In other words, the four major team sports in United States have taken note. And why wouldn’t they? These leagues will rely on the children that played sports for the rest of their lives as fans, evangelists, and even sometimes employees.

More importantly, heads of major sports leagues see the benefits they reaped from participating when they were children.

In an interview with Little League, Silver, who participated in Rye Little League, said, “There is so much that children can gain from participating in youth sports. Not only do sports build important lifelong habits and routines that stress physical fitness, they also teach kids important lessons about teamwork, integrity, and respect.”

Silver also commented on the increasing popularity of specialized athletes, saying, “I’m convinced that a diversity of activities leads to better athletes and better people.”

Spontaneous and organized sports

In response to previously mentioned Costa, Justin Peters from Slate Magazine wrote an article detailing the flaws of organized sports.

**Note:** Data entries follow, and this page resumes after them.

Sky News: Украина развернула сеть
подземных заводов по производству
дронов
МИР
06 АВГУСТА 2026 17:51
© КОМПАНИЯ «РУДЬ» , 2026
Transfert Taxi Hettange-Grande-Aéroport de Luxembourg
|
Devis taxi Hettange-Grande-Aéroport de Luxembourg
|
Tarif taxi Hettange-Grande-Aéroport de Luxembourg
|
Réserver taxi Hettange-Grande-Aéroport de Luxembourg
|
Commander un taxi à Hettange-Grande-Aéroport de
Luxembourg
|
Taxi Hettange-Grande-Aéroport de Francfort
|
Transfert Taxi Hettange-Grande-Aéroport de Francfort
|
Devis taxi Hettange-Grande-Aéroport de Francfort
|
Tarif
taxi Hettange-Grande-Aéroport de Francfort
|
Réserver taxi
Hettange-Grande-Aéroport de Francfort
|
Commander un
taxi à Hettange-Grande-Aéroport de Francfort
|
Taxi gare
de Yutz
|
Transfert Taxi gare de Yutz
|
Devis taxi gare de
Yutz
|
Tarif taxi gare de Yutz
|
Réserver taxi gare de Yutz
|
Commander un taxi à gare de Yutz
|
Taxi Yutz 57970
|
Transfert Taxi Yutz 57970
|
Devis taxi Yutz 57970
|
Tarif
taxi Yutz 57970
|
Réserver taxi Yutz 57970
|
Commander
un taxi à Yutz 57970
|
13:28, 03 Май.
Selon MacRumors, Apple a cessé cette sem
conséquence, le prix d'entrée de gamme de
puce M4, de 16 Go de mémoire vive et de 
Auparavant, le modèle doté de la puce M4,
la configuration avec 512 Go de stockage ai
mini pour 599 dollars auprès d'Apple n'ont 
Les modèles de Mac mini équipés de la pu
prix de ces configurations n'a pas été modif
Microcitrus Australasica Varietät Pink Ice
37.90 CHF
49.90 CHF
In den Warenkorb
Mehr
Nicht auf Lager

Peters saw greater benefit in spontaneously playing sports.

“The most fun I had in childhood was with ad hoc games with other kids from my neighborhood: basketball on my driveway until dark, baseball with maybe four other kids in a vacant lot. Spontaneous play is better than organized play.”

The National Alliance for Youth Sports (NAYS) was founded out of sentiments similar to those of Peters. The group seeks to ensure that all youth sports organizations offer a safe, positive experience. NAYS works with organizations like the Boys and Girls Club, YMCA/YWCAs, and Police Athletic Leagues.

But can’t we strike a balance? Personally, I have some of my best memories as a first grader playing the third graders touch football at recess, but also playing my rival in high school basketball. The two really could and often do complement each other well.

So what are your thoughts on youth sports participation? How can organized athletics coexist with spontaneous play? What role can the highest levels of sports play in youth sports?